[[ Given records, beginning ]]

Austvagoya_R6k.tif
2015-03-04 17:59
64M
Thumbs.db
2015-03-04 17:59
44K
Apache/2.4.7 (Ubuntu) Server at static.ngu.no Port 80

[[ Given records, end ]]

• Task requirements
Set down the whole listing exactly.

• Exercise response
Austvagoya_R6k.tif
2015-03-04 17:59
64M
Thumbs.db
2015-03-04 17:59
44K
Apache/2.4.7 (Ubuntu) Server at static.ngu.no Port 80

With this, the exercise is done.